[Extracted data]
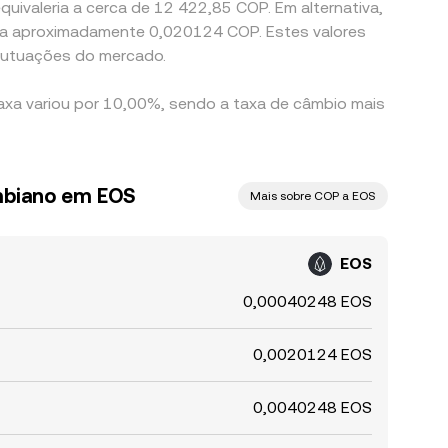
uivaleria a cerca de 12 422,85 COP. Em alternativa,
 a aproximadamente 0,020124 COP. Estes valores
lutuações do mercado.
taxa variou por 10,00%, sendo a taxa de câmbio mais
mbiano em EOS
Mais sobre COP a EOS
EOS
0,00040248 EOS
0,0020124 EOS
0,0040248 EOS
[/Extracted data]
What the exercise asks ->
Now transcribe all the entries above exactly, so that no picture is carried over.

Exercise result ->
uivaleria a cerca de 12 422,85 COP. Em alternativa,
 a aproximadamente 0,020124 COP. Estes valores
lutuações do mercado.
taxa variou por 10,00%, sendo a taxa de câmbio mais
mbiano em EOS
Mais sobre COP a EOS
EOS
0,00040248 EOS
0,0020124 EOS
0,0040248 EOS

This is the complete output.